Remove sequential duplicates using regex (pipe delimited)

151 views Asked by At

I have a pipe delimited list of phrases. I would like to remove sequential duplicates using a regex replace/substitution. For example:

dog|cat|cat woman|cat woman|dog|dog 
cat|cat|catman|catman|catman|cat woman|cat woman|dog|dogman|doggy

would be transformed into

dog|cat|cat woman|dog 
cat|catman|cat woman|dog|dogman|doggy

I am stuck.

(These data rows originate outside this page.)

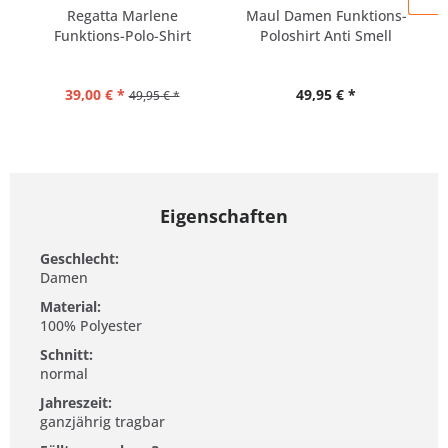
Regatta Marlene
Maul Damen Funktions-
Funktions-Polo-Shirt
Poloshirt Anti Smell
Damen |...
39,00 € *
49,95 € *
49,95 € *
Eigenschaften
Geschlecht:
Damen
Material:
100% Polyester
Schnitt:
normal
Jahreszeit:
ganzjährig tragbar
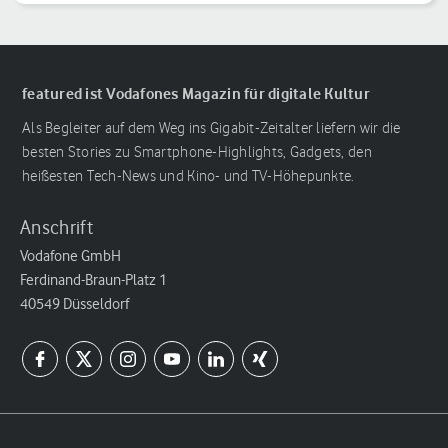
featured ist Vodafones Magazin für digitale Kultur
Als Begleiter auf dem Weg ins Gigabit-Zeitalter liefern wir die
besten Stories zu Smartphone-Highlights, Gadgets, den
heißesten Tech-News und Kino- und TV-Höhepunkte.
Anschrift
Vodafone GmbH
Ferdinand-Braun-Platz 1
40549 Düsseldorf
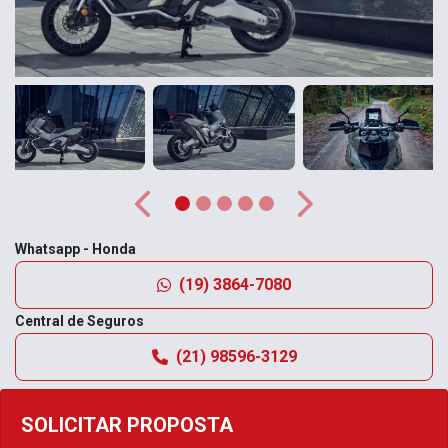
Anterior
Próximo
Whatsapp - Honda
(19) 3864-7080
Central de Seguros
(21) 98596-3129
SOLICITAR PROPOSTA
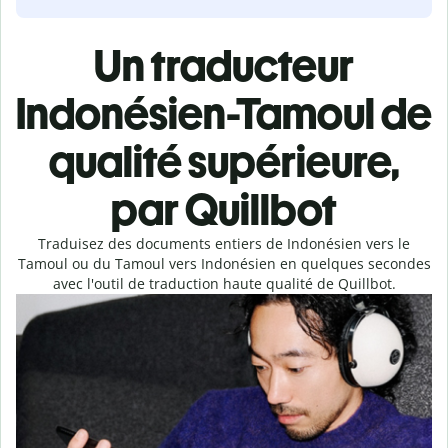
Un traducteur
Indonésien-Tamoul de
qualité supérieure,
par Quillbot
Traduisez des documents entiers de Indonésien vers le
Tamoul ou du Tamoul vers Indonésien en quelques secondes
avec l'outil de traduction haute qualité de Quillbot.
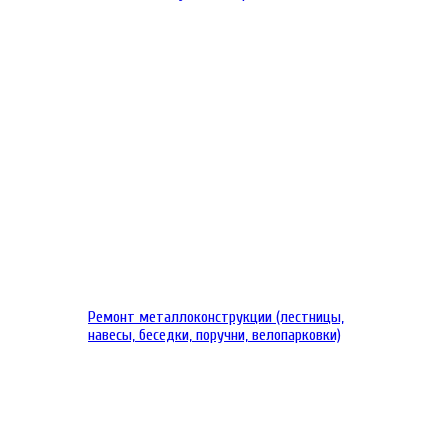
Ремонт металлоконструкции (лестницы,
навесы, беседки, поручни, велопарковки)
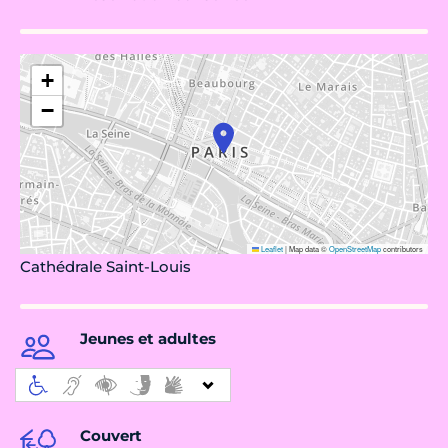
+
−
Leaflet
|
Map data ©
OpenStreetMap
contributors
Cathédrale Saint-Louis
Jeunes et adultes
Couvert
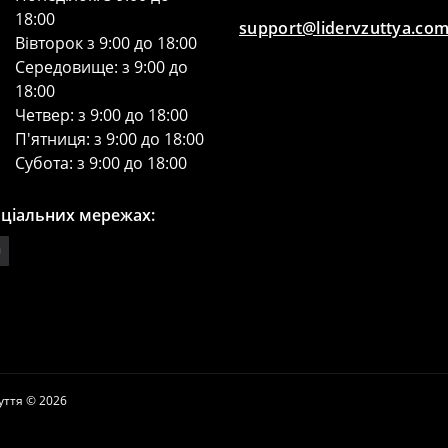
18:00
support@lidervzuttya.co
Вівторок з 9:00 до 18:00
Середовище: з 9:00 до
18:00
Четвер: з 9:00 до 18:00
П'ятниця: з 9:00 до 18:00
Субота: з 9:00 до 18:00
оціальних мережах:
уття © 2026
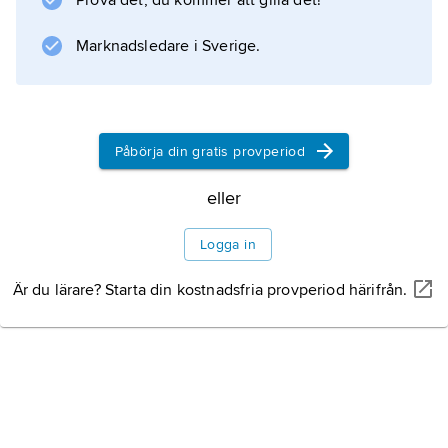
Prova det, du kommer att gilla det!
är gula–tegelröda och blir gröna först efter 4–
8 månader. Arten är utpräglat trädlevande och
Marknadsledare i Sverige.
Information om artikeln
Påbörja din gratis provperiod
eller
Logga in
Är du lärare? Starta din kostnadsfria provperiod härifrån.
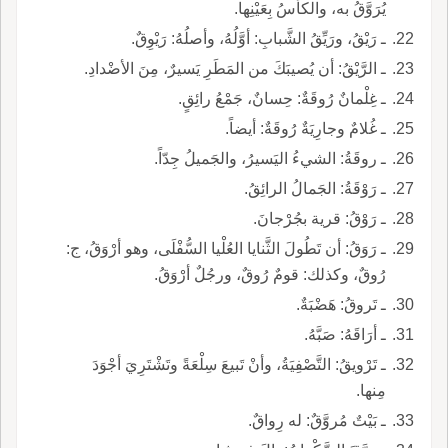
يُرَوَّقُ به، والكأْسُ بِعَيْنِها.
ـ رَيْقُ، ورَيِّقُ الشَّبابِ: أوَّلُهُ، وأصلُهُ: رَيْوِقٌ.
ـ الرَّيْقُ: أن يُصيبَكَ من المَطَرِ يَسيرٌ، مِنَ الأضْدادِ.
ـ غِلْمانٌ رُوقَةٌ: حِسانٌ، جَمْعُ رائِقٍ.
ـ غُلامٌ وجارِيَةٌ رُوقَةٌ: أيضاً.
ـ روقَةُ: الشيءُ اليَسيرُ، والجَميلُ جِدّاً.
ـ رَوْقَةُ: الجَمالُ الرائِقُ.
ـ رَوْقُ: قرية بجُرْجانَ.
ـ رَوَقُ: أن تَطُولَ الثَّنايا العُلْيا السُّفْلَى، وهو أرْوَقُ، ج:
رُوقٌ، وكذلك: قومٌ رُوقٌ، ورجُلٌ أرْوَقُ.
ـ تَروقُ: هَضْبَةٌ.
ـ أرَاقَهُ: صَبَّهُ.
ـ تَرْويقُ: التَّصْفِيَةُ، وأنْ تَبيعَ سِلْعَةً وتَشْتَرِيَ أجْوَدَ
مِنها.
ـ بَيْتٌ مُروَّقٌ: له رِواقٌ.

So far, I am at ((^|\|)([^\|]+))\1+ with a substitution of $1. But clearly, that does not work, for the output is

dog|cat woman|cat woman|dog 
cat|catman|catman|cat woman|dogman|doggy

Thanks for your help

1

There are 1 answers

10
The fourth bird On

You can set boundaries on the left and the right to prevent partial matches when using the capture group and the backreference.

If a lookbehind assertion is supported:

(?<![^|\n])([^|\n]+)(?:\|\1)+(?![^|\n])

The pattern matches:

  • (?<![^|\n]) Negative lookbehind, assert that what is directly to the left is not any char except | or a newline
  • ([^|\n]+) Capture group 1, match 1 or more times any char except | or a newline to prevent crossing lines
  • (?:\|\1)+ Repeat 1 or more times matching | and the backreference to group 1
  • (?![^|\n]) Negative lookahead that asserts that what is directly to the right is not any char except | or a newline

Regex demo

In the replacement you can use capture group 1.

Output

dog|cat|cat woman|dog
cat|catman|cat woman|dog|dogman|doggy

With thanks to Casimir et Hippolyte for the great improvement.